What was clear was that up the steeper parts of the last climb and down the highly technical descent the Schlecks did not have what it takes to win this Tour. They may have a strong team but they aren’t prepared to take chances like Evans and Contador. And this is a Tour de France where taking tactical risks is just as important, or perhaps more important, than being the best climber or the fastest time trialist.
The Leopard team tried to put a brave face on their losses Tuesday. “It was not a devastating gap,” Nygaard said. “and we’re still going into the Alps feeling as if there’s still a lot for us to do there.”
Andy Schleck was also optimistic. “I am confident and my form is good,” he said. “I showed it (already) and I will show it again.”
Top 15 GC
- 1. Thomas Voeckler, Team Europcar, in 69h 00′ 56″
- 2. Cadel Evans, BMC Racing Team, at 01:45
- 3. Frank Schleck, Team Leopard-Trek, at 01:49
- 4. Andy Schleck, Team Leopard-Trek, at 03:03
- 5. Samuel Sanchez, Euskaltel – Euskadi, at 03:26
- 6. Alberto Contador, Saxo Bank Sungard, at 03:42
- 7. Ivan Basso, Liquigas-Cannondale, at 03:49
- 8. Damiano Cunego, Lampre – Isd, at 04:01
- 9. Tom Danielson, Team Garmin – Cervelo, at 06:04
- 10. Rigoberto Uran, Sky Procycling, at 07:55
- 11. Jean-Christophe Peraud, Ag2r La Mondiale, at 08:20
- 12. Kevin De Weert, Quick Step Cycling Team, at 09:00
- 13. Rein Taaramae, Cofidis Le Credit En Ligne, at 09:02
- 14. Pierre Rolland, Team Europcar, at 09:53
- 15. Peter Velits, HTC-Highroad, at 10:01
Older brother Fränk added, “We have our plan (to win the Tour) and we will continue with that plan. It’s going to be a great last week.”

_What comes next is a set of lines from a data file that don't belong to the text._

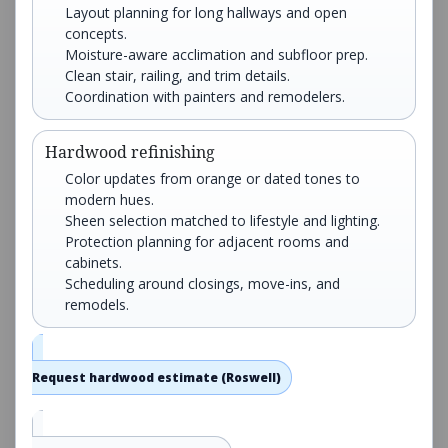
Layout planning for long hallways and open
concepts.
Moisture-aware acclimation and subfloor prep.
Clean stair, railing, and trim details.
Coordination with painters and remodelers.
Hardwood refinishing
Color updates from orange or dated tones to
modern hues.
Sheen selection matched to lifestyle and lighting.
Protection planning for adjacent rooms and
cabinets.
Scheduling around closings, move-ins, and
remodels.
Request hardwood estimate (Roswell)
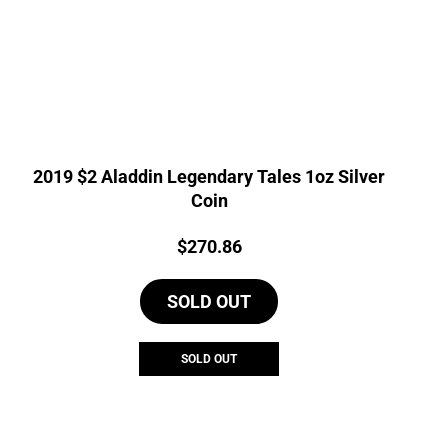
2019 $2 Aladdin Legendary Tales 1oz Silver
Coin
Price:
$
270.86
SOLD OUT
SOLD OUT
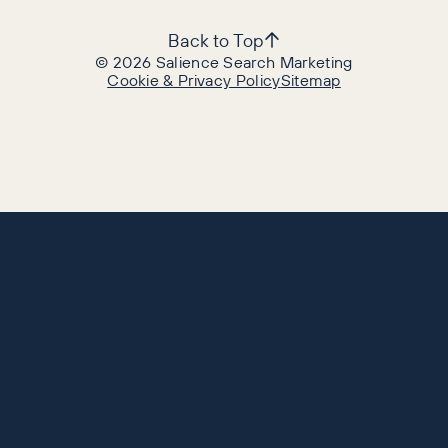
Back to Top
©
2026
Salience Search Marketing
Cookie & Privacy Policy
Sitemap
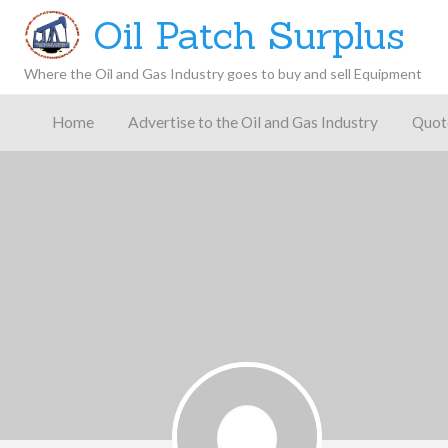
Oil Patch Surplus
Where the Oil and Gas Industry goes to buy and sell Equipment
Oil and
Gas
Home
Advertise to the Oil and Gas Industry
Quot
Blog –
Oil
Latest
es
FAQ
Contact
Patch
Give
News,
Store
Insights,
and
Analysis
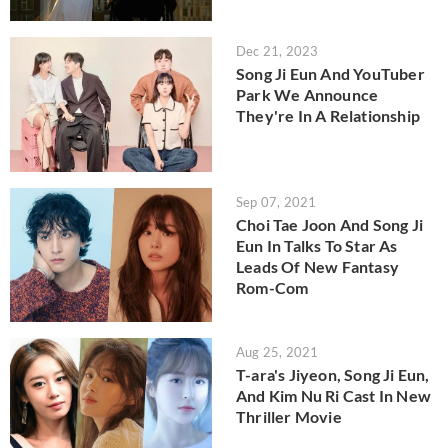
Dec 21, 2023
Song Ji Eun And YouTuber
Park We Announce
They're In A Relationship
Sep 07, 2021
Choi Tae Joon And Song Ji
Eun In Talks To Star As
Leads Of New Fantasy
Rom-Com
Aug 25, 2021
T-ara's Jiyeon, Song Ji Eun,
And Kim Nu Ri Cast In New
Thriller Movie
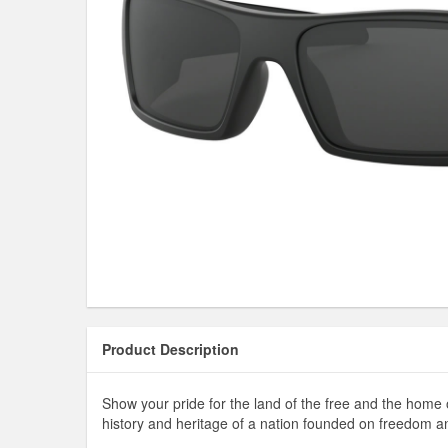
Product Description
Show your pride for the land of the free and the home 
history and heritage of a nation founded on freedom a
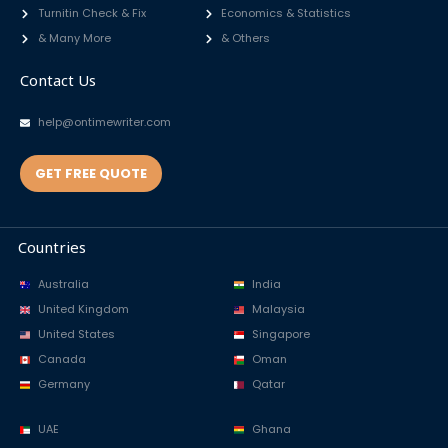
Turnitin Check & Fix
Economics & Statistics
& Many More
& Others
Contact Us
help@ontimewriter.com
GET FREE QUOTE
Countries
Australia
India
United Kingdom
Malaysia
United States
Singapore
Canada
Oman
Germany
Qatar
UAE
Ghana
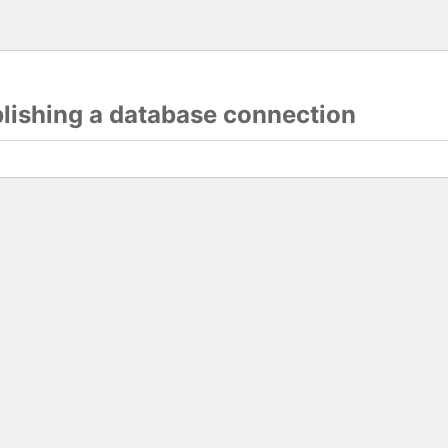
blishing a database connection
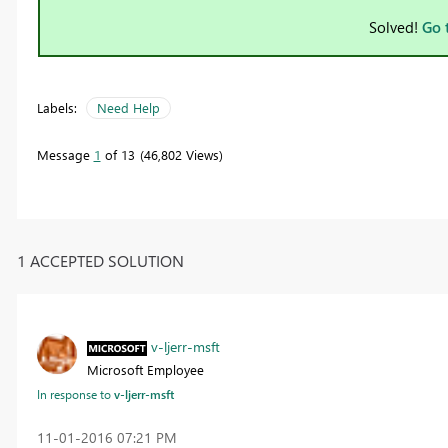
Solved!
Go 
Labels:
Need Help
Message
1
of 13
46,802 Views
1 ACCEPTED SOLUTION
v-ljerr-msft
Microsoft Employee
In response to
v-ljerr-msft
‎11-01-2016
07:21 PM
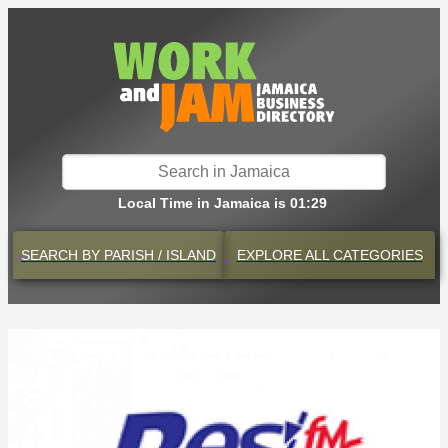
Local Time in Jamaica is 01:29
SEARCH BY
PARISH / ISLAND
EXPLORE
ALL CATEGORIES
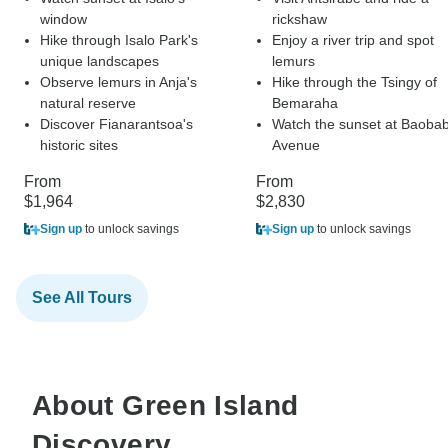
window
rickshaw
Hike through Isalo Park's
Enjoy a river trip and spot
unique landscapes
lemurs
Observe lemurs in Anja's
Hike through the Tsingy of
natural reserve
Bemaraha
Discover Fianarantsoa's
Watch the sunset at Baoba
historic sites
Avenue
From
From
$1,964
$2,830
Sign up
to unlock savings
Sign up
to unlock savings
See All Tours
About Green Island
Discovery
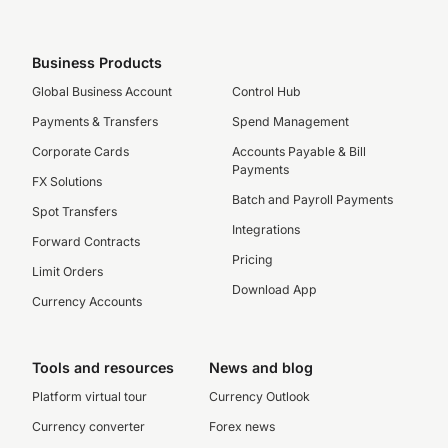
Business Products
Global Business Account
Control Hub
Payments & Transfers
Spend Management
Corporate Cards
Accounts Payable & Bill
Payments
FX Solutions
Batch and Payroll Payments
Spot Transfers
Integrations
Forward Contracts
Pricing
Limit Orders
Download App
Currency Accounts
Tools and resources
News and blog
Platform virtual tour
Currency Outlook
Currency converter
Forex news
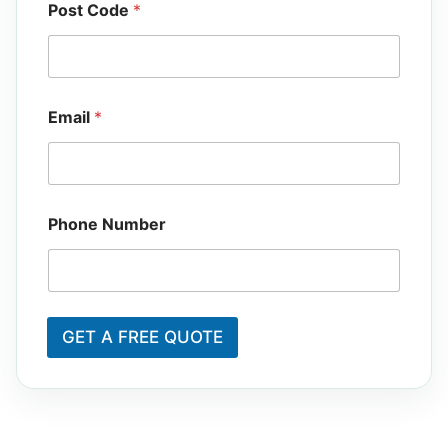
Post Code
*
N
Email
*
u
m
b
e
r
E
Phone Number
m
a
i
l
P
o
GET A FREE QUOTE
s
t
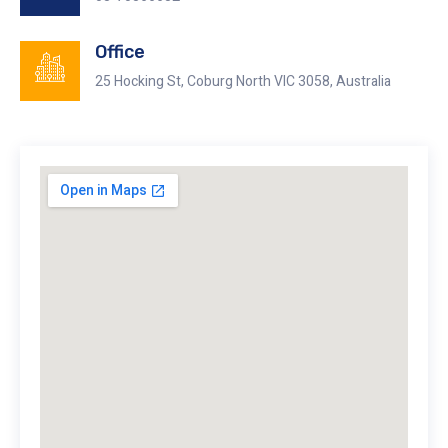
Office
25 Hocking St, Coburg North VIC 3058, Australia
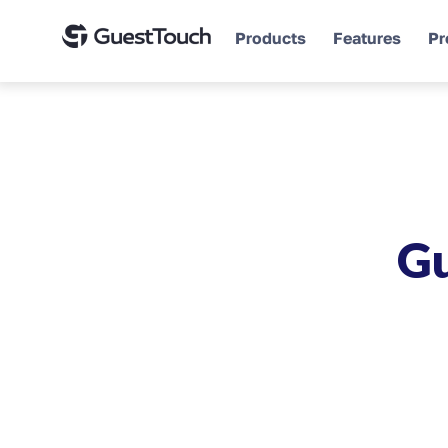
Products
Features
Pr
Gu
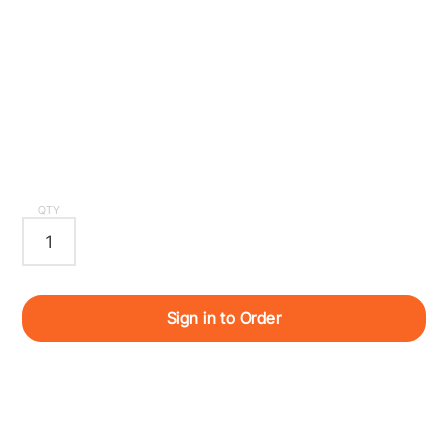
QTY
Sign in to Order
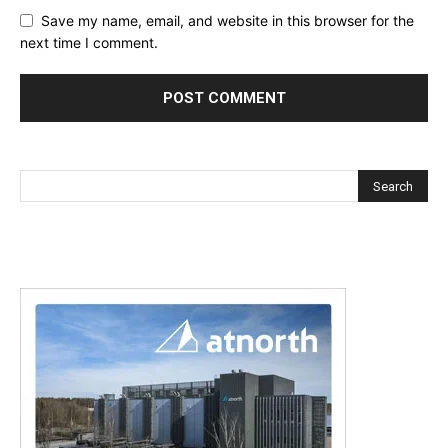
Save my name, email, and website in this browser for the
next time I comment.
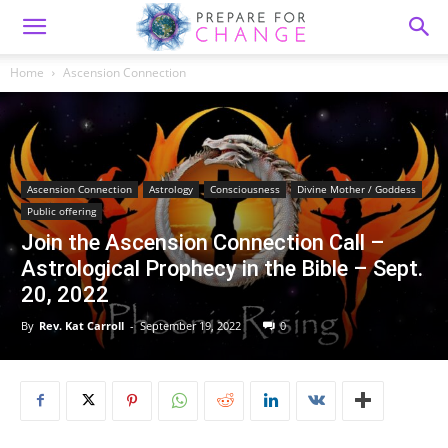
Home
Ascension Connection
Ascension Connection
Astrology
Consciousness
Divine Mother / Goddess
Public offering
Join the Ascension Connection Call –
Astrological Prophecy in the Bible – Sept.
20, 2022
By
Rev. Kat Carroll
-
September 19, 2022
0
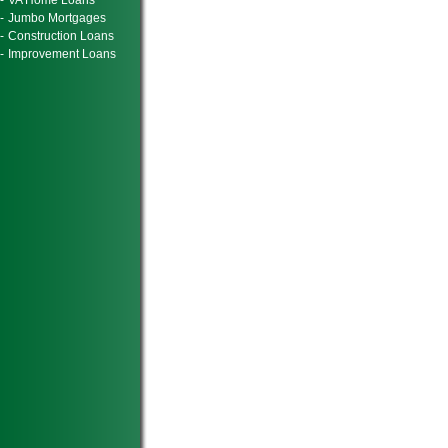
-
VA Home Loans
-
Jumbo Mortgages
-
Construction Loans
-
Improvement Loans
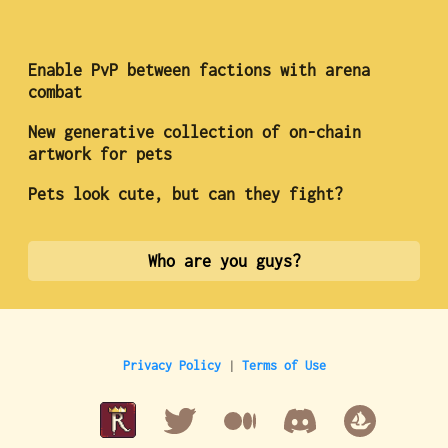
Enable PvP between factions with arena
combat
New generative collection of on-chain
artwork for pets
Pets look cute, but can they fight?
Who are you guys?
Privacy Policy
|
Terms of Use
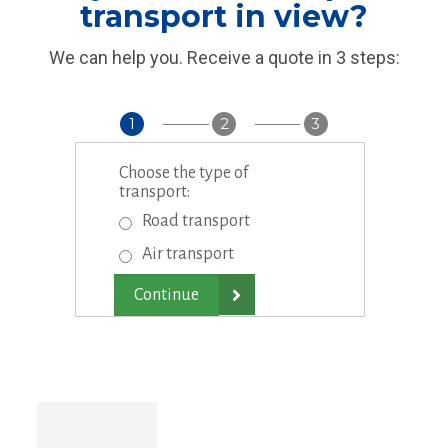
transport in view?
We can help you. Receive a quote in 3 steps:
1
2
3
Choose the type of
transport:
Road transport
Air transport


It’s true that the Schlecks will be better on the longer climbs of the Alps, especially when the road tops 2,000 meters in altitude, as in the stages coming up on Thursday and Friday to the Col du Galibier and L’Alpe d’Huez. But next up is another unpredictable stage to Pinerolo in Italy, which closes with a much steeper climb up to Pramartino, which has a more wicked downhill than the one to Gap on Tuesday. (Related: Stage 17 description)
If the Schlecks again fail to take risks, their time gaps on Evans could grow much larger than their respective four seconds (to Fränk) and 1:18 (to Andy), while Contador is lurking just 39 seconds behind the younger Schleck.
They also have to be wary of Euskaltel’s Sanchez, who has had superb form this past week and has moved up to fifth overall, only seconds behind the two Schlecks.
The older Schleck was right when he said this will be a great last week, but the way things are going, the yellow jersey looks more distant for him and his brother than at any point in this Tour.